At the recent Liberal thinkers’ gathering in Montreal there seemed to be no concern for the political realities. It was a surreal event in that, while purporting to be an examination of Canada’s future, it ignored the political needs of our country.
And yet, if we had learned anything over the last four years of minority government, it is that we have to restore more than just the economy. We must restore the confidence Canadians should have in their government and in their country.
First of all and most serious, we need to change the relationship between citizens and their government. It starts with each electoral district. It starts with how we run our political parties. It is recognizing that the party headquarters in Ottawa and regional offices cannot run the party. These offices must function at the service of the party. It is in understanding that the party leader is not the chief executive. The party leader leads the parliamentary caucus. The members of that caucus must be chosen and elected solely by their electoral districts. The practice over the past years of having the party leader authorize each candidate is destroying Canada’s political parties.
In these days of immediate and unfettered communication, a top-down political structure feeds itself failure. With policies and people flowing from the ridings to the party caucus, a party is supplied with constant renewal of ideas and leadership.
The most serious failing in recent years is the lack of understanding that once elected, a Member of Parliament is required to represent all the voters in the electoral district, not just those who voted for him or her. You cannot do that if you are always sending material to the news media and sending mailings to voters that are nothing but unfettered smears of your election opponents. Canadians have got to return to civility in the process of government.
A government has to serve the needs of the citizens, not just promote an ideology. Government is not a choice between left wing or right wing but the choice of people who reflect the needs and wants of their constituents.
The voters also have to recognize that there is more to politics than party leaders. The local Member of Parliament matters. The voters cannot send the village idiot to Ottawa just because that person supports the leader who makes the biggest promises. This destroys the very essence of what the parliament should be.
Parliament is a place for debate. It is a place where needs and wants of the voters can be brought forward and discussed. It is where matters of confidence in the day’s government may be debated and voted. Parliament is not a whim of the prime minister. It is a place where the prime minister can be brought to heel. It is a place where prime ministers can be defeated. There is no divine right of prime ministers to shut down parliament.
Certainly, in the fullness of time, we must change how we are governed. Canada has reached the stage where we can no longer have an unelected head of state. The British monarchy has served us well but needs to be left to antiquity while we devolve into the twenty-first century. Canada has to either abolish or elect its senate but before we elect it, we have to define its role.
Canada needs a constitutional assembly to redefine a modern country. We must decide: what is this country called Canada? The purpose is not to appease the disgruntled but to discuss equally, with all our partners, this wonderful land we share. There is no line down the Ottawa River that separates Canada. It only divides provincial jurisdictions in an inseparable country. We Canadians share a proud past and an unlimited future.

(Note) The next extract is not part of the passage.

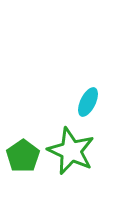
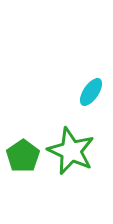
cyan ellipse: moved 3 px right, 10 px up; rotated 8 degrees clockwise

In the process of renewal, we Canadians need to reclaim the promise of the Charter of Rights and Freedoms. We must stop further abuse of our rights through the ‘notwithstanding’ clause. It is being used indiscriminately by lazy legislators.
In the same vein we must loudly and clearly restate the rights of men and women to their individual rights. Women must have full and unequivocal rights to control of their own bodies and their reproductive rights. We have a responsibility to ensure that all pensioners live without fear of poverty and the debasing of their standard of living. And once we have done that for pensioners, we have to turn our attention to the essential concern for a guaranteed annual income for every Canadian citizen. Only when we have taken that step will we know we are starting to achieve the promise of the land in which we live.